According to branding expert Harish Bijoor, founder of Harish Bijoor Consults Inc, premium brands from the ‘desires and aspirations’ category are not doing well, while essentials are picking up rapidly due to panic purchase. In his estimate, rich urban homes are stocking 2.2 times the normal, while it is 1.8 in middle class homes. Even poor families are trying to keep a month’s stock.

K Vaitheeswaran, known as the father of e-commerce in India, says the panic phase has given way for calibrated purchase. “Now, the list will start including non-essential stuff also,” the co-founder of Again Drinks points out.

Conventional wisdom suggests significant gains for e-commerce players due to social distancing, as people will stay clear of crowded shops and malls. “But the biggest challenge before e-commerce is to handle physical delivery that has been the bedrock for traditional retail. Conventional retailers have outsourced delivery to customers for centuries, as it is customers who pick up the items,” Vaitheeswaran notes.

Bijoor feels the FMCG companies are facing the challenge of meeting the demand for stocks in the “needs and wants” segment. “With the lockdown, production is down and supply chains are working at a bare minimum. The problem is with manpower. There is not enough in the supply chain. Also, the movement of commodities is not as brisk and smooth as it used to be,” he says.

Now, sourcing manpower in thousands for making the deliveries will be a hurdle. This crunch in getting enough people to ensure smooth delivery will impact customer experience, which could work in favour of industry behemoths like Amazon that deliver a wide range of products. “They will have access to lot more systems and manpower, and ability to leverage manpower unlike the grocery e-tailers. So, the Amazon-like players will become more dominant, as others may not be able to scale back their operations once the COVID-19 phase goes away,” Vaitheeswaran opines.

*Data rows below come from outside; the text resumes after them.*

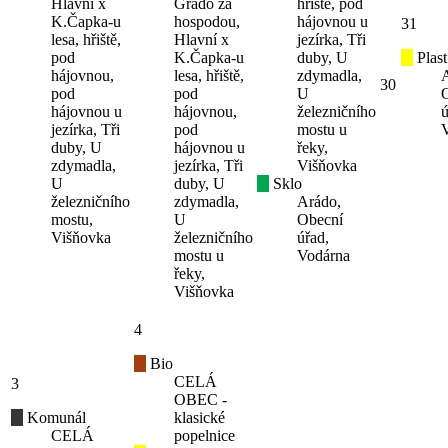
Hlavní x
Grado za
hřiště, pod
K.Čapka-u
hospodou,
hájovnou u
31
lesa, hřiště,
Hlavní x
jezírka, Tři
pod
K.Čapka-u
duby, U
Plast
hájovnou,
lesa, hřiště,
zdymadla,
30
pod
pod
U
hájovnou u
hájovnou,
železničního
ú
jezírka, Tři
pod
mostu u
duby, U
hájovnou u
řeky,
zdymadla,
jezírka, Tři
Višňovka
U
duby, U
Sklo
železničního
zdymadla,
Arádo,
mostu,
U
Obecní
Višňovka
železničního
úřad,
mostu u
Vodárna
řeky,
Višňovka
4
Bio
CELÁ
3
OBEC -
Komunál
klasické
CELÁ
popelnice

In Bijoor’s view, companies are on a fire-fighting mode, getting the workforce back and ramping up production of categories that are selling robustly.

“Many companies have business continuity plan on paper. But for it to hit the ground up and running, it does take a couple of weeks,” Bijoor points out.

“Customers will do shopping offline in a careful and calibrated manner. But e-commerce will gain,” adds Vaitheeswaran, adding that small players are going to struggle. Observing that ecommerce players are also whittled down to the basics now, Bijoor adds, “While many of us have thought up these contingencies on paper, none of us really thought push would come to shove so soon!” Recessionary trends have forced ecommerce players to plan ‘coopetition’ (cooperation and collaboration) strategies in the short run. In the long term, however, it is going to be business as usual, he adds.